◆ EXERCISE: Every entry must be repeated exactly. Exclude all pictures.

◆ PROVIDED RECORDS:

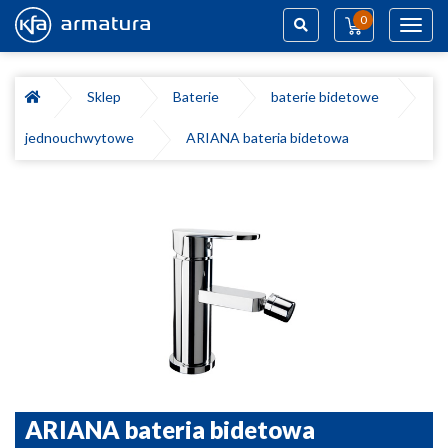
0
Toggl
navig
Szukaj
Sklep
Baterie
baterie bidetowe
jednouchwytowe
ARIANA bateria bidetowa
ARIANA bateria bidetowa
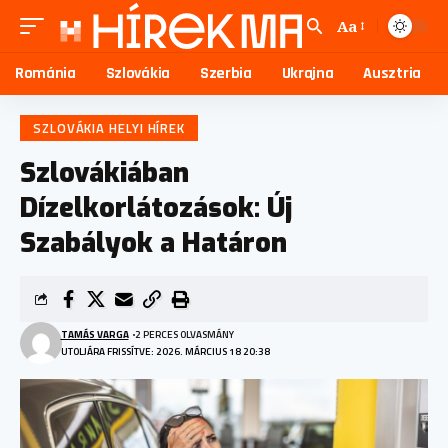
Aa
Románia
Szlovákia
Szerbia
Ukrajna
Ausztria
SZLOVÁKIA HELYI HÍREK
Szlovákiában
Dízelkorlátozások: Új
Szabályok a Határon
TAMÁS VARGA
2 PERCES OLVASMÁNY
UTOLJÁRA FRISSÍTVE: 2026. MÁRCIUS 18 20:38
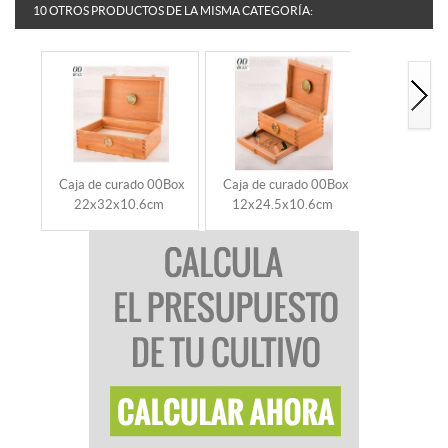
10 OTROS PRODUCTOS DE LA MISMA CATEGORÍA:
Caja de curado 00Box
Caja de curado 00Box
Caja de c
22x32x10.6cm
12x24.5x10.6cm
32x46.6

◆ EXERCISE RESPONSE:
0
Toggl
navig
Szukaj
Sklep
Baterie
baterie bidetowe
jednouchwytowe
ARIANA bateria bidetowa
ARIANA bateria bidetowa
Aa
Románia
Szlovákia
Szerbia
Ukrajna
Ausztria
SZLOVÁKIA HELYI HÍREK
Szlovákiában
Dízelkorlátozások: Új
Szabályok a Határon
TAMÁS VARGA
2 PERCES OLVASMÁNY
UTOLJÁRA FRISSÍTVE: 2026. MÁRCIUS 18 20:38
10 OTROS PRODUCTOS DE LA MISMA CATEGORÍA:
Caja de curado 00Box
Caja de curado 00Box
Caja de c
22x32x10.6cm
12x24.5x10.6cm
32x46.6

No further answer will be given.